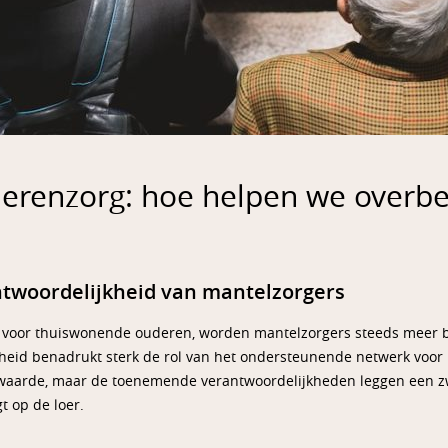
erenzorg: hoe helpen we overbe
woordelijkheid van mantelzorgers
g voor thuiswonende ouderen, worden mantelzorgers steeds meer 
heid benadrukt sterk de rol van het ondersteunende netwerk voor
 waarde, maar de toenemende verantwoordelijkheden leggen een zw
t op de loer.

━━━━━━━━━━━━━━━━━━━━

Across the listing, count every line with "voor" in it and give the number only.

2